*** DATA TO EXAMINE

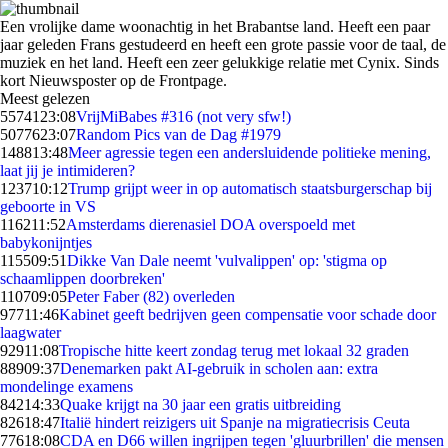
Een vrolijke dame woonachtig in het Brabantse land. Heeft een paar
jaar geleden Frans gestudeerd en heeft een grote passie voor de taal, de
muziek en het land. Heeft een zeer gelukkige relatie met Cynix. Sinds
kort Nieuwsposter op de Frontpage.
Meest gelezen
55741
23:08
VrijMiBabes #316 (not very sfw!)
50776
23:07
Random Pics van de Dag #1979
1488
13:48
Meer agressie tegen een andersluidende politieke mening,
laat jij je intimideren?
1237
10:12
Trump grijpt weer in op automatisch staatsburgerschap bij
geboorte in VS
1162
11:52
Amsterdams dierenasiel DOA overspoeld met
babykonijntjes
1155
09:51
Dikke Van Dale neemt 'vulvalippen' op: 'stigma op
schaamlippen doorbreken'
1107
09:05
Peter Faber (82) overleden
977
11:46
Kabinet geeft bedrijven geen compensatie voor schade door
laagwater
929
11:08
Tropische hitte keert zondag terug met lokaal 32 graden
889
09:37
Denemarken pakt AI-gebruik in scholen aan: extra
mondelinge examens
842
14:33
Quake krijgt na 30 jaar een gratis uitbreiding
826
18:47
Italië hindert reizigers uit Spanje na migratiecrisis Ceuta
776
18:08
CDA en D66 willen ingrijpen tegen 'gluurbrillen' die mensen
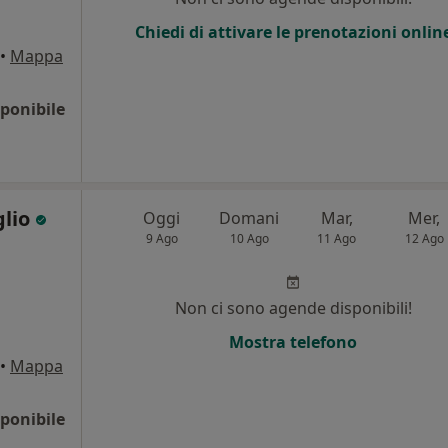
Chiedi di attivare le prenotazioni onlin
•
Mappa
ponibile
glio
Oggi
Domani
Mar,
Mer,
9 Ago
10 Ago
11 Ago
12 Ago
Non ci sono agende disponibili!
Mostra telefono
•
Mappa
ponibile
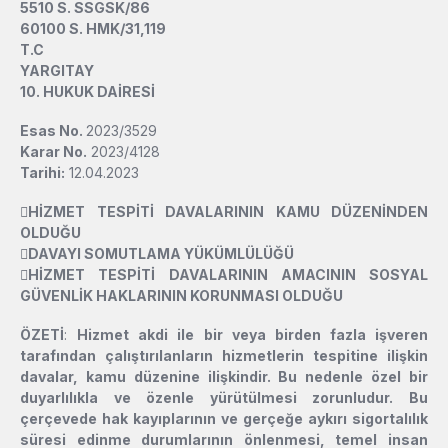
5510 S. SSGSK/86
60100 S. HMK/31,119
T.C
YARGITAY
10. HUKUK DAİRESİ
Esas No.
2023/3529
Karar No.
2023/4128
Tarihi:
12.04.2023

HİZMET TESPİTİ DAVALARININ KAMU DÜZENİNDEN
OLDUĞU

DAVAYI SOMUTLAMA YÜKÜMLÜLÜĞÜ

HİZMET TESPİTİ DAVALARININ AMACININ SOSYAL
GÜVENLİK HAKLARININ KORUNMASI OLDUĞU
ÖZETİ
:
Hizmet akdi ile bir veya birden fazla işveren
tarafından çalıştırılanların hizmetlerin tespitine ilişkin
davalar, kamu düzenine ilişkindir. Bu nedenle özel bir
duyarlılıkla ve özenle yürütülmesi zorunludur. Bu
çerçevede hak kayıplarının ve gerçeğe aykırı sigortalılık
süresi edinme durumlarının önlenmesi, temel insan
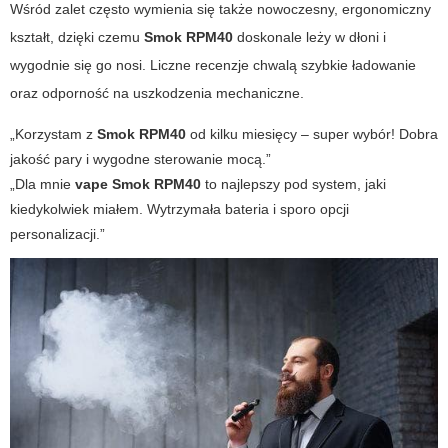
Wśród zalet często wymienia się także nowoczesny, ergonomiczny
kształt, dzięki czemu
Smok RPM40
doskonale leży w dłoni i
wygodnie się go nosi. Liczne recenzje chwalą szybkie ładowanie
oraz odporność na uszkodzenia mechaniczne.
„Korzystam z
Smok RPM40
od kilku miesięcy – super wybór! Dobra
jakość pary i wygodne sterowanie mocą.”
„Dla mnie
vape Smok RPM40
to najlepszy pod system, jaki
kiedykolwiek miałem. Wytrzymała bateria i sporo opcji
personalizacji.”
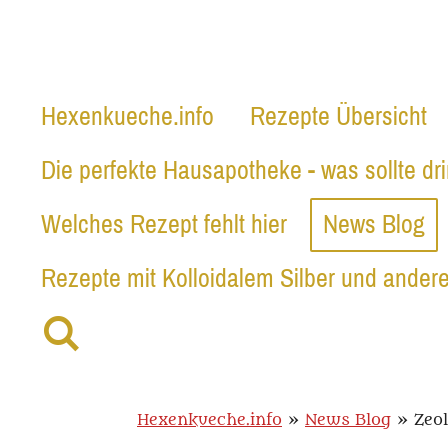
Zum
HEXENKUECHE.
Hauptinhalt
springen
Hexenkueche.info
Rezepte Übersicht
Die perfekte Hausapotheke - was sollte dr
Welches Rezept fehlt hier
News Blog
Rezepte mit Kolloidalem Silber und andere
Hexenkueche.info
»
News Blog
»
Zeol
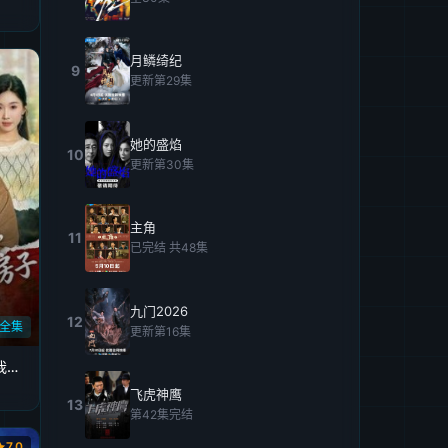
月鳞绮纪
9
更新第29集
她的盛焰
10
更新第30集
主角
11
已完结 共48集
九门2026
12
全集
更新第16集
错付八年，谁也别想占我房子
飞虎神鹰
13
第42集完结
7.0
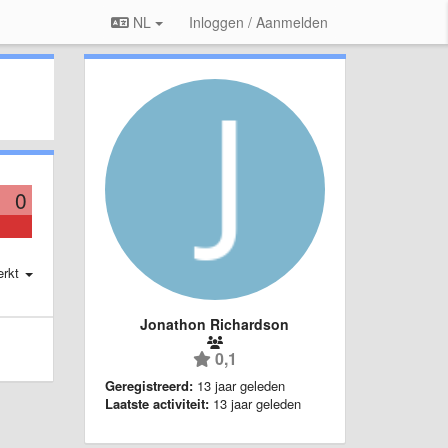
NL
Inloggen / Aanmelden
0
erkt
Jonathon Richardson
0,1
Geregistreerd:
13 jaar geleden
Laatste activiteit:
13 jaar geleden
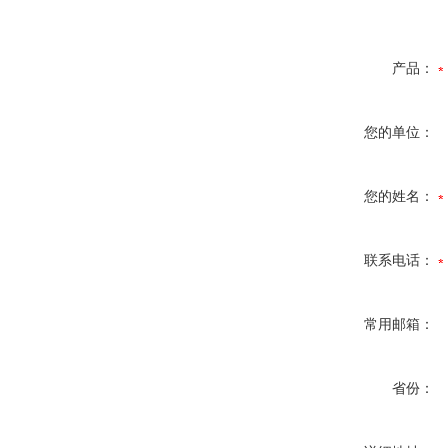
产品：
您的单位：
您的姓名：
联系电话：
常用邮箱：
省份：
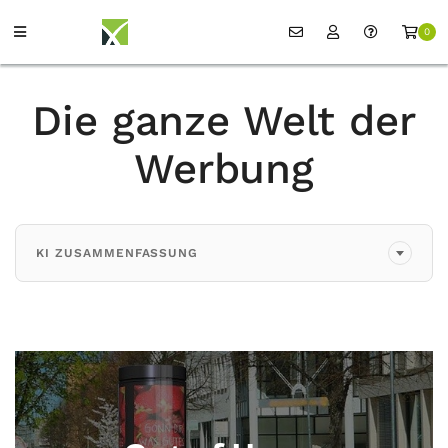
0
Die ganze Welt der
Werbung
KI ZUSAMMENFASSUNG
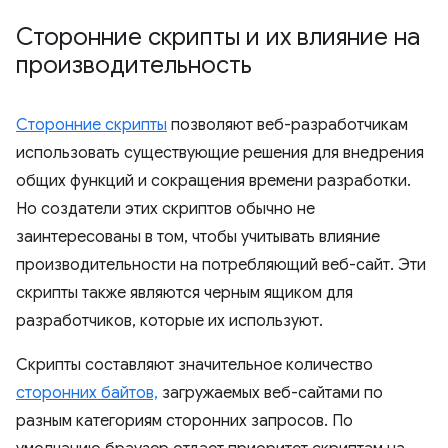
Сторонние скрипты и их влияние на
производительность
Сторонние скрипты
позволяют веб-разработчикам
использовать существующие решения для внедрения
общих функций и сокращения времени разработки.
Но создатели этих скриптов обычно не
заинтересованы в том, чтобы учитывать влияние
производительности на потребляющий веб-сайт. Эти
скрипты также являются черным ящиком для
разработчиков, которые их используют.
Скрипты составляют значительное количество
сторонних байтов,
загружаемых веб-сайтами по
разным категориям сторонних запросов. По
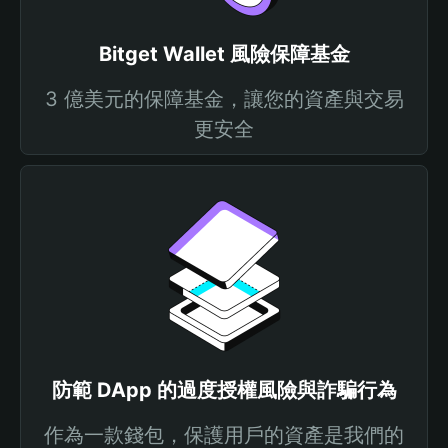
Bitget Wallet 風險保障基金
3 億美元的保障基金，讓您的資產與交易
更安全
防範 DApp 的過度授權風險與詐騙行為
作為一款錢包，保護用戶的資產是我們的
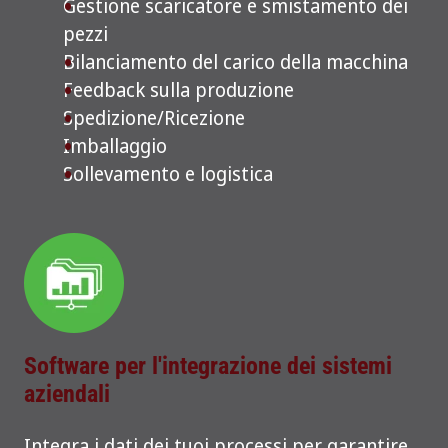
Gestione scaricatore e smistamento dei
pezzi
Bilanciamento del carico della macchina
Feedback sulla produzione
Spedizione/Ricezione
Imballaggio
Sollevamento e logistica
Software per l'integrazione dei sistemi
aziendali
Integra i dati dei tuoi processi per garantire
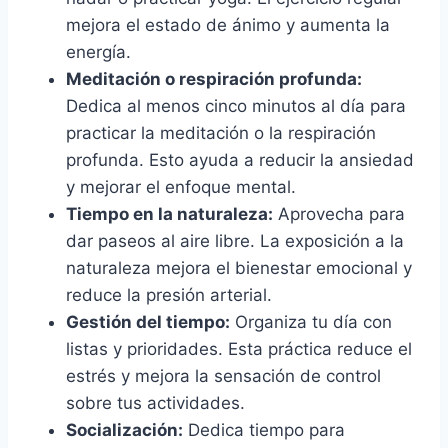
mejora el estado de ánimo y aumenta la
energía.
Meditación o respiración profunda:
Dedica al menos cinco minutos al día para
practicar la meditación o la respiración
profunda. Esto ayuda a reducir la ansiedad
y mejorar el enfoque mental.
Tiempo en la naturaleza:
Aprovecha para
dar paseos al aire libre. La exposición a la
naturaleza mejora el bienestar emocional y
reduce la presión arterial.
Gestión del tiempo:
Organiza tu día con
listas y prioridades. Esta práctica reduce el
estrés y mejora la sensación de control
sobre tus actividades.
Socialización:
Dedica tiempo para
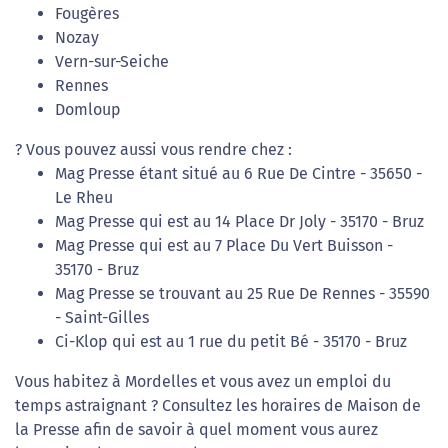
Fougères
Nozay
Vern-sur-Seiche
Rennes
Domloup
? Vous pouvez aussi vous rendre chez :
Mag Presse étant situé au 6 Rue De Cintre - 35650 -
Le Rheu
Mag Presse qui est au 14 Place Dr Joly - 35170 - Bruz
Mag Presse qui est au 7 Place Du Vert Buisson -
35170 - Bruz
Mag Presse se trouvant au 25 Rue De Rennes - 35590
- Saint-Gilles
Ci-Klop qui est au 1 rue du petit Bé - 35170 - Bruz
Vous habitez à Mordelles et vous avez un emploi du
temps astraignant ? Consultez les horaires de Maison de
la Presse afin de savoir à quel moment vous aurez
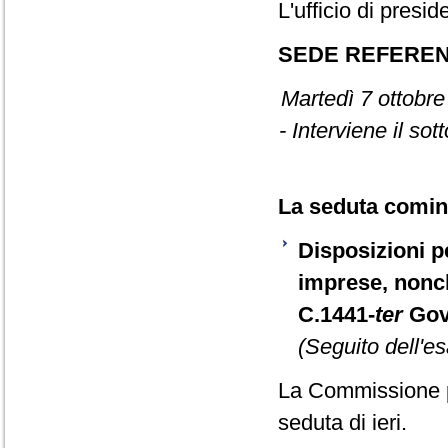
L'ufficio di presid
SEDE REFERE
Martedì 7 ottobre
- Interviene il so
La seduta cominc
Disposizioni pe
imprese, nonch
C.1441-
ter
Gov
(Seguito dell'es
La Commissione p
seduta di ieri.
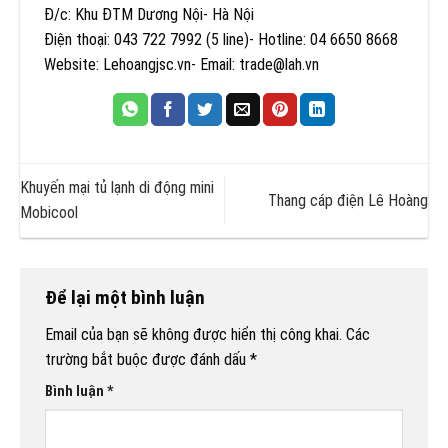
Đ/c: Khu ĐTM Dương Nội- Hà Nội
Điện thoại: 043 722 7992 (5 line)- Hotline: 04 6650 8668
Website: Lehoangjsc.vn- Email: trade@lah.vn
Khuyến mại tủ lạnh di động mini
Thang cáp điện Lê Hoàng
Mobicool
Để lại một bình luận
Email của bạn sẽ không được hiển thị công khai.
Các
trường bắt buộc được đánh dấu
*
Bình luận
*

******

EXERCISE AIM => Reproduce the lines above exactly, image-free.

EXERCISE RESULT =>
Een vrolijke dame woonachtig in het Brabantse land. Heeft een paar
jaar geleden Frans gestudeerd en heeft een grote passie voor de taal, de
muziek en het land. Heeft een zeer gelukkige relatie met Cynix. Sinds
kort Nieuwsposter op de Frontpage.
Meest gelezen
55741
23:08
VrijMiBabes #316 (not very sfw!)
50776
23:07
Random Pics van de Dag #1979
1488
13:48
Meer agressie tegen een andersluidende politieke mening,
laat jij je intimideren?
1237
10:12
Trump grijpt weer in op automatisch staatsburgerschap bij
geboorte in VS
1162
11:52
Amsterdams dierenasiel DOA overspoeld met
babykonijntjes
1155
09:51
Dikke Van Dale neemt 'vulvalippen' op: 'stigma op
schaamlippen doorbreken'
1107
09:05
Peter Faber (82) overleden
977
11:46
Kabinet geeft bedrijven geen compensatie voor schade door
laagwater
929
11:08
Tropische hitte keert zondag terug met lokaal 32 graden
889
09:37
Denemarken pakt AI-gebruik in scholen aan: extra
mondelinge examens
842
14:33
Quake krijgt na 30 jaar een gratis uitbreiding
826
18:47
Italië hindert reizigers uit Spanje na migratiecrisis Ceuta
776
18:08
CDA en D66 willen ingrijpen tegen 'gluurbrillen' die mensen
Chiedi di attivare le prenotazioni onlin
•
Mappa
ponibile
glio
Oggi
Domani
Mar,
Mer,
9 Ago
10 Ago
11 Ago
12 Ago
Non ci sono agende disponibili!
Mostra telefono
•
Mappa
ponibile
5510 S. SSGSK/86
60100 S. HMK/31,119
T.C
YARGITAY
10. HUKUK DAİRESİ
Esas No.
2023/3529
Karar No.
2023/4128
Tarihi:
12.04.2023

HİZMET TESPİTİ DAVALARININ KAMU DÜZENİNDEN
OLDUĞU

DAVAYI SOMUTLAMA YÜKÜMLÜLÜĞÜ

HİZMET TESPİTİ DAVALARININ AMACININ SOSYAL
GÜVENLİK HAKLARININ KORUNMASI OLDUĞU
ÖZETİ
:
Hizmet akdi ile bir veya birden fazla işveren
tarafından çalıştırılanların hizmetlerin tespitine ilişkin
davalar, kamu düzenine ilişkindir. Bu nedenle özel bir
duyarlılıkla ve özenle yürütülmesi zorunludur. Bu
çerçevede hak kayıplarının ve gerçeğe aykırı sigortalılık
süresi edinme durumlarının önlenmesi, temel insan
Wśród zalet często wymienia się także nowoczesny, ergonomiczny
kształt, dzięki czemu
Smok RPM40
doskonale leży w dłoni i
wygodnie się go nosi. Liczne recenzje chwalą szybkie ładowanie
oraz odporność na uszkodzenia mechaniczne.
„Korzystam z
Smok RPM40
od kilku miesięcy – super wybór! Dobra
jakość pary i wygodne sterowanie mocą.”
„Dla mnie
vape Smok RPM40
to najlepszy pod system, jaki
kiedykolwiek miałem. Wytrzymała bateria i sporo opcji
personalizacji.”
Zum
HEXENKUECHE.
Hauptinhalt
springen
Hexenkueche.info
Rezepte Übersicht
Die perfekte Hausapotheke - was sollte dr
Welches Rezept fehlt hier
News Blog
Rezepte mit Kolloidalem Silber und andere
Hexenkueche.info
»
News Blog
»
Zeol
月鳞绮纪
9
更新第29集
她的盛焰
10
更新第30集
主角
11
已完结 共48集
九门2026
12
全集
更新第16集
错付八年，谁也别想占我房子
飞虎神鹰
13
第42集完结
7.0
NL
Inloggen / Aanmelden
0
erkt
Jonathon Richardson
0,1
Geregistreerd:
13 jaar geleden
Laatste activiteit:
13 jaar geleden
产品：
您的单位：
您的姓名：
联系电话：
常用邮箱：
省份：
0
Die ganze Welt der
Werbung
KI ZUSAMMENFASSUNG
Сторонние скрипты и их влияние на
производительность
Сторонние скрипты
позволяют веб-разработчикам
использовать существующие решения для внедрения
общих функций и сокращения времени разработки.
Но создатели этих скриптов обычно не
заинтересованы в том, чтобы учитывать влияние
производительности на потребляющий веб-сайт. Эти
скрипты также являются черным ящиком для
разработчиков, которые их используют.
Скрипты составляют значительное количество
сторонних байтов,
загружаемых веб-сайтами по
разным категориям сторонних запросов. По
Bitget Wallet 風險保障基金
3 億美元的保障基金，讓您的資產與交易
更安全
防範 DApp 的過度授權風險與詐騙行為
作為一款錢包，保護用戶的資產是我們的
Gestione scaricatore e smistamento dei
pezzi
Bilanciamento del carico della macchina
Feedback sulla produzione
Spedizione/Ricezione
Imballaggio
Sollevamento e logistica
Software per l'integrazione dei sistemi
aziendali
Integra i dati dei tuoi processi per garantire
mejora el estado de ánimo y aumenta la
energía.
Meditación o respiración profunda:
Dedica al menos cinco minutos al día para
practicar la meditación o la respiración
profunda. Esto ayuda a reducir la ansiedad
y mejorar el enfoque mental.
Tiempo en la naturaleza:
Aprovecha para
dar paseos al aire libre. La exposición a la
naturaleza mejora el bienestar emocional y
reduce la presión arterial.
Gestión del tiempo:
Organiza tu día con
listas y prioridades. Esta práctica reduce el
estrés y mejora la sensación de control
sobre tus actividades.
Socialización:
Dedica tiempo para
Fougères
Nozay
Vern-sur-Seiche
Rennes
Domloup
? Vous pouvez aussi vous rendre chez :
Mag Presse étant situé au 6 Rue De Cintre - 35650 -
Le Rheu
Mag Presse qui est au 14 Place Dr Joly - 35170 - Bruz
Mag Presse qui est au 7 Place Du Vert Buisson -
35170 - Bruz
Mag Presse se trouvant au 25 Rue De Rennes - 35590
- Saint-Gilles
Ci-Klop qui est au 1 rue du petit Bé - 35170 - Bruz
Vous habitez à Mordelles et vous avez un emploi du
temps astraignant ? Consultez les horaires de Maison de
la Presse afin de savoir à quel moment vous aurez
L'ufficio di presid
SEDE REFERE
Martedì 7 ottobre
- Interviene il so
La seduta cominc
Disposizioni pe
imprese, nonch
C.1441-
ter
Gov
(Seguito dell'es
La Commissione p
seduta di ieri.
Đ/c: Khu ĐTM Dương Nội- Hà Nội
Điện thoại: 043 722 7992 (5 line)- Hotline: 04 6650 8668
Website: Lehoangjsc.vn- Email: trade@lah.vn
Khuyến mại tủ lạnh di động mini
Thang cáp điện Lê Hoàng
Mobicool
Để lại một bình luận
Email của bạn sẽ không được hiển thị công khai.
Các
trường bắt buộc được đánh dấu
*
Bình luận
*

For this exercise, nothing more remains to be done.